The facts that TCR-triggered anergy induction can be prevented by cyclosporine A (66) and that it is associated with the expression of a specific set of NFAT-regulated genes (50) underscore the critical involvement of the Ca2+/calcineurin pathway for the induction of clonal anergy. In C-expressing cells, inactivation of the Ca2+/calcineurin pathway by calcium deprivation or cyclosporine A treatment eliminated the constitutive phosphorylation of ERK1/2 and p38 and restored the inducibility of JNK1/2 activation, indicating that the altered signaling of these pathways was a downstream consequence of the increased Ca2+ flux. Conceivable targets of the Ca2+/calcineurin pathway include the NFAT-driven, anergy-associated genes (50) and the MAP kinase phosphatases, which inhibit JNK activity by dephosphorylation (31, 46). Notably, treatment with cyclosporine A has been demonstrated to reduce the viral load during anti-HCV therapy (1, 36). Whereas cyclosporine A is normally used for the suppression of allograft reactions, its inhibitory effects on NFAT can also prevent the acquisition of an anergic phenotype.
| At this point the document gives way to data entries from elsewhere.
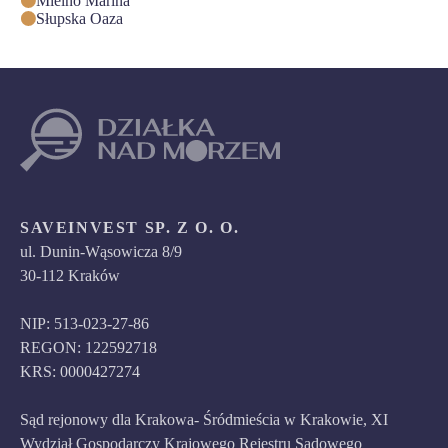
Mielno Marina
Słupska Oaza
SAVEINVEST SP. Z O. O.
ul. Dunin-Wąsowicza 8/9
30-112 Kraków
NIP: 513-023-27-86
REGON: 122592718
KRS: 0000427274
Sąd rejonowy dla Krakowa- Śródmieścia w Krakowie, XI
Wydział Gospodarczy Krajowego Rejestru Sądowego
Although direct antiviral effects cannot be excluded, it is therefore conceivable that cyclosporine A treatment facilitates the reversal of an anergic state, which would then allow a restart of the immune response. Furthermore, it should be stressed that the effects of C expression appear to be different in transient transfections than in stable cell lines, since the transient expression of C is not associated with an anergic phenotype in spite of its potent activation of NFAT (5). These contradictory results may reflect different exposure times to C in respective settings, since the acquisition of the anergic phenotype requires sufficient time to allow the expression of NFAT-regulated genes.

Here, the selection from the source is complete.